I'm building an abstraction/simplification for Puppeteer in Nodejs, to scrape single page applications. One of the basic actions it will perform, is scrolling down a page multiple times, in order to trigger the AJAX call. what i do is basically:

(()=>{
  page.on('response', async res => {   
   if (res.includes('/someAjaxAction')) {  
   numResponses++
  }
})

  while(numResponses<20){

    await scrollDown();//Calling my function that scrolls down.

    await Promise.delay(400)//Creating a delay just in case...
}
})()

I setup the onResponse event listener, and count for the number of times, the appropriate ajax call was performed. I scolldown infinitely, until this condition is met, and that's it - I can use the complete HTML.

The problem is, that this would force the client coder to provide a number of ajax calls they anticipate. What i would like, is to somehow recognize a situation, when no more scrolling is possible. Like: we've reached the end of the page.

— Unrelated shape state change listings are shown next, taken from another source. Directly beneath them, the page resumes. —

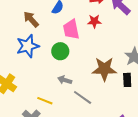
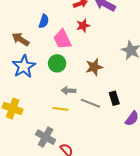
brown star: (104, 69) -> (94, 67), moved, size x0.7
black rectangle: (127, 80) -> (114, 98), moved
yellow line: (45, 101) -> (61, 109), moved

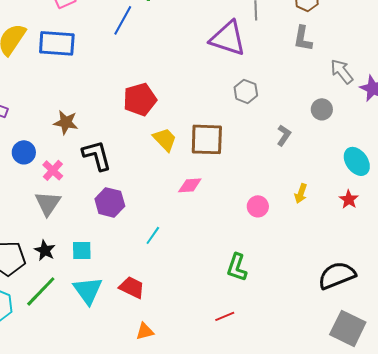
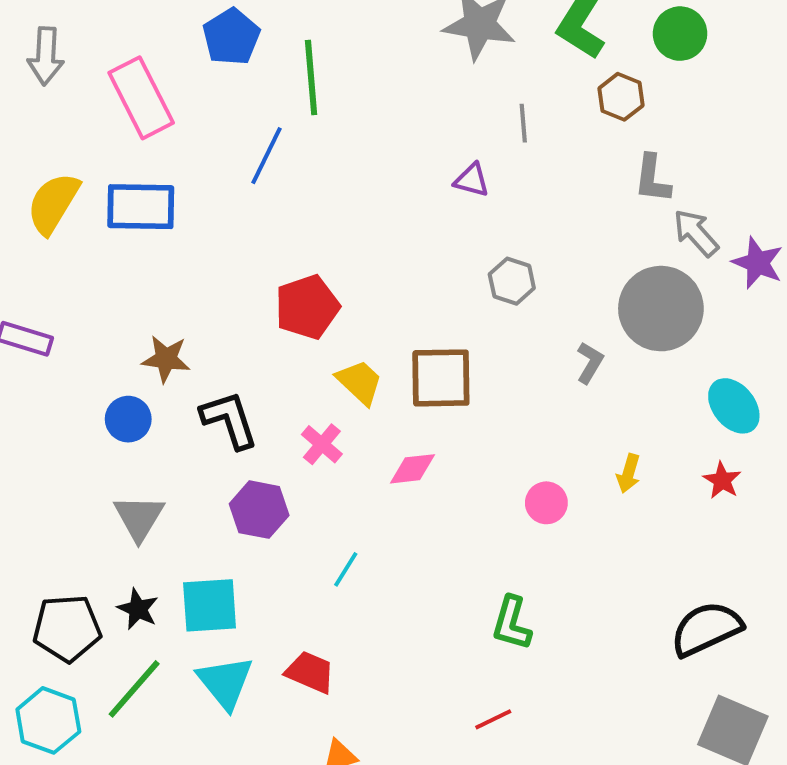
purple triangle: (228, 38) -> (472, 180), size x0.5
gray L-shape: (303, 38) -> (652, 179), moved
gray circle: (322, 109) -> (661, 309), size x2.0
blue circle: (24, 152) -> (128, 419), moved
pink cross: (53, 170) -> (322, 444), moved
cyan square: (82, 250) -> (210, 605), size x1.5

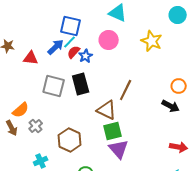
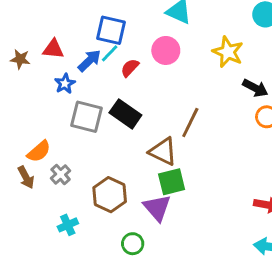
red semicircle: (74, 52) -> (130, 68), moved
blue star: (86, 56) -> (65, 84), moved
red triangle: (31, 58) -> (53, 49), moved
black rectangle: (81, 84) -> (125, 114), turned -40
black arrow: (171, 106) -> (255, 88), moved
purple triangle: (119, 149) -> (157, 208), moved

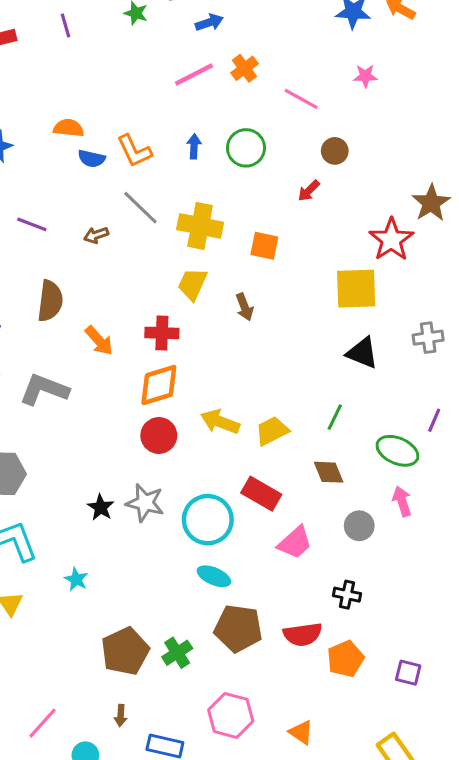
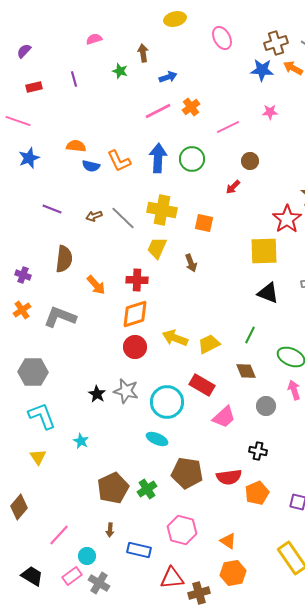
pink line: (301, 99) -> (228, 127), turned -55
blue arrow: (194, 146) -> (158, 158), size x1.8
gray line: (140, 208) -> (123, 218), moved
cyan ellipse: (214, 576) -> (157, 439), moved

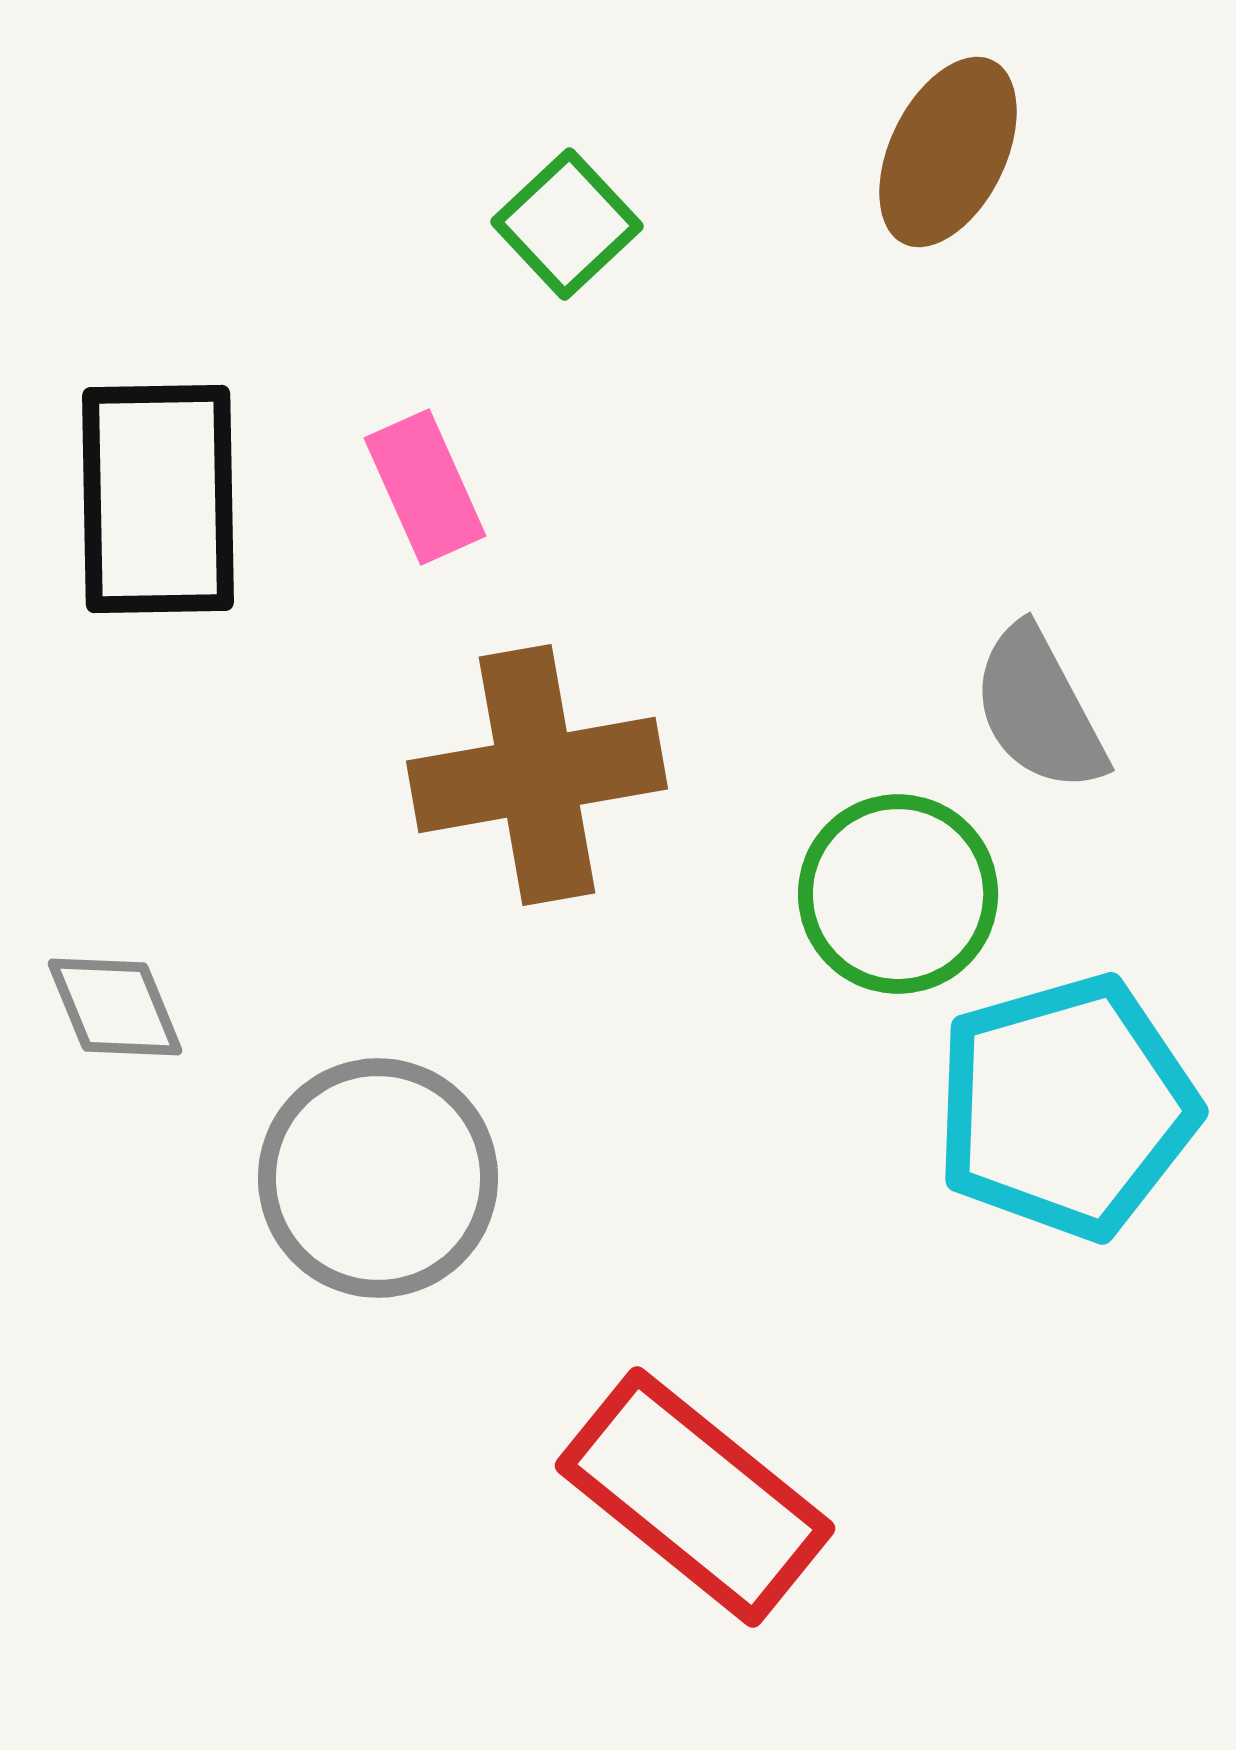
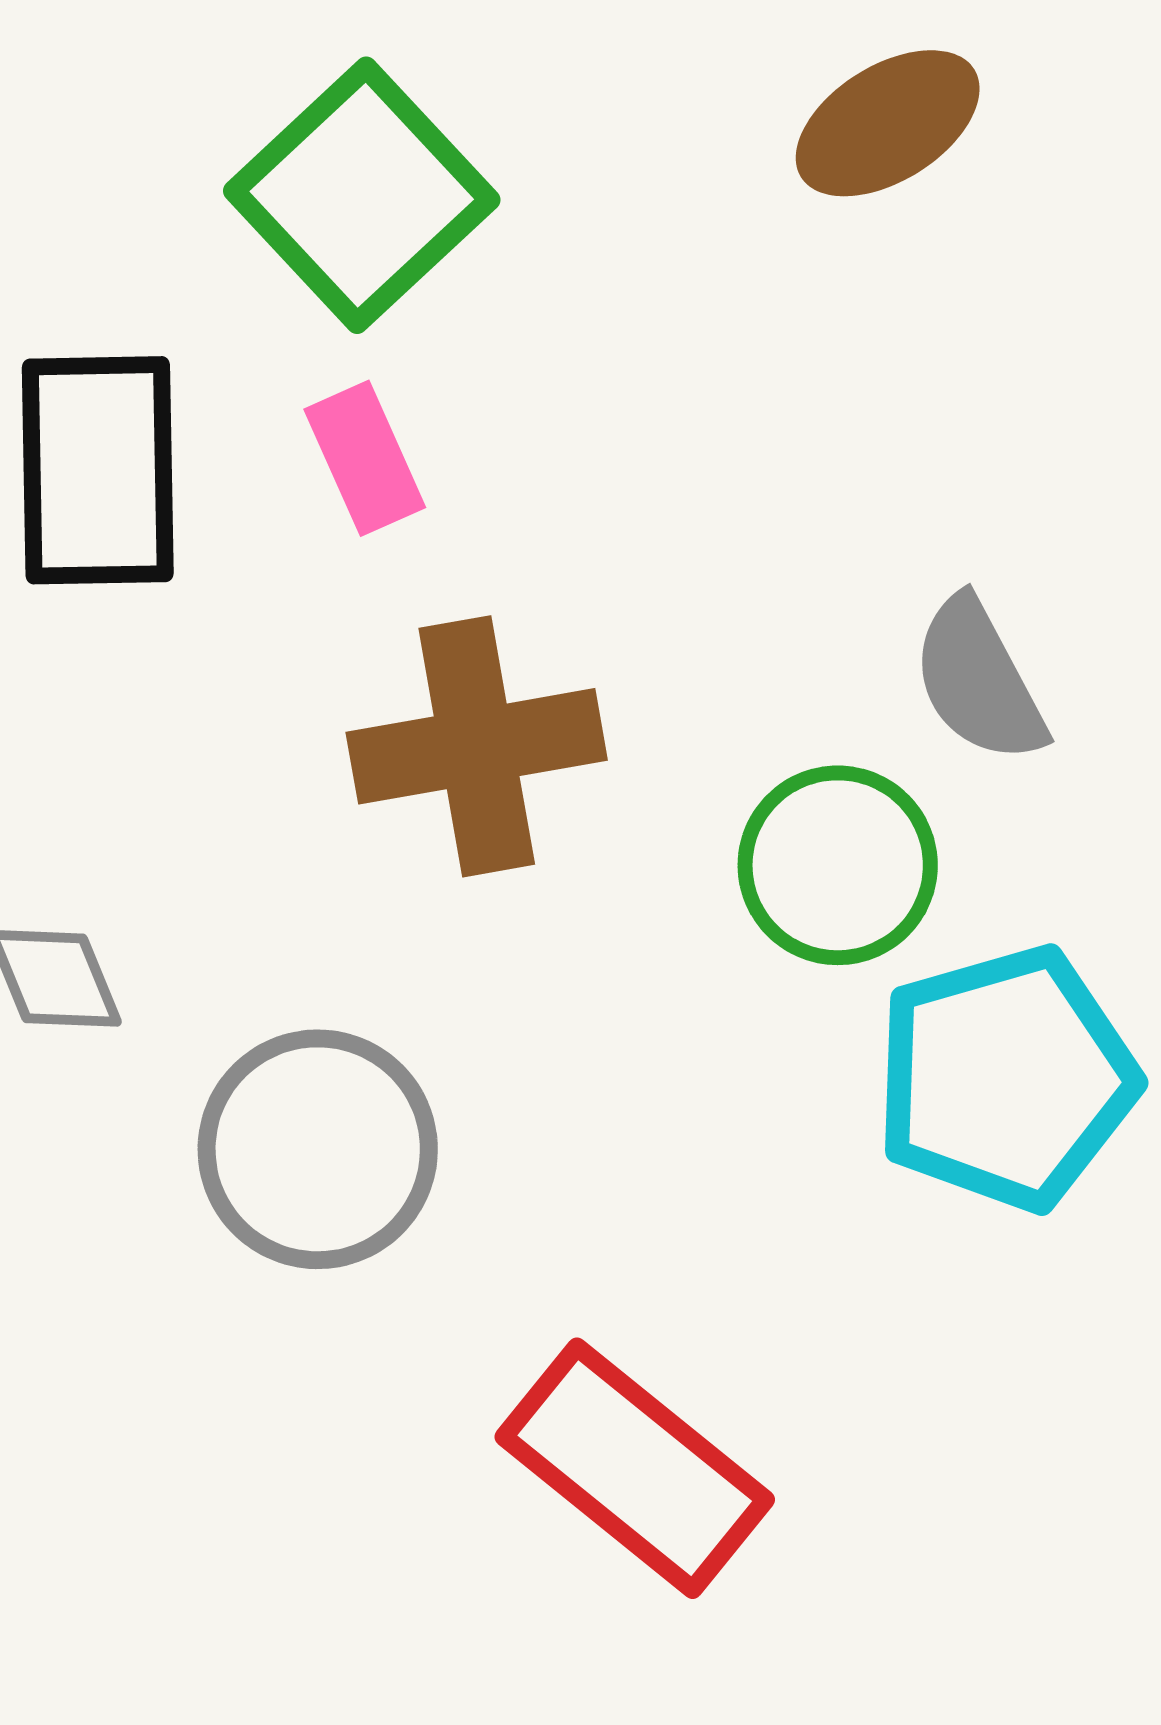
brown ellipse: (948, 152) -> (888, 123), turned 32
green square: (567, 224) -> (362, 195), moved, size x1.8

Any idea as to how i could abstract such a situation?

i.brod
  • 3,993
  • 11
  • 38
  • 74
  • is this working for you? `await page.waitFor( ( ) => (window.innerHeight + window.pageYOffset) >= document.body.offsetHeight - 2 )` – Eduard Jacko Oct 18 '18 at 18:38
  • Can you check this answer and update your post accordingly with all sort of codes? https://stackoverflow.com/a/52886019/6161265 – Md. Abu Taher Oct 19 '18 at 05:45

1 Answers1

1

There is no foolproof way, but I deal with infinity in this order,

  • Collect the data from target
  • Remove the target element
  • Scroll for a specific amount of time
  • Wait for the new target element to appear
  • ...loop thru until there is no content left

The easiest way to know it's finished is to cleverly use try...catch for page.waitFor function.

Md. Abu Taher
  • 17,395
  • 5
  • 49
  • 73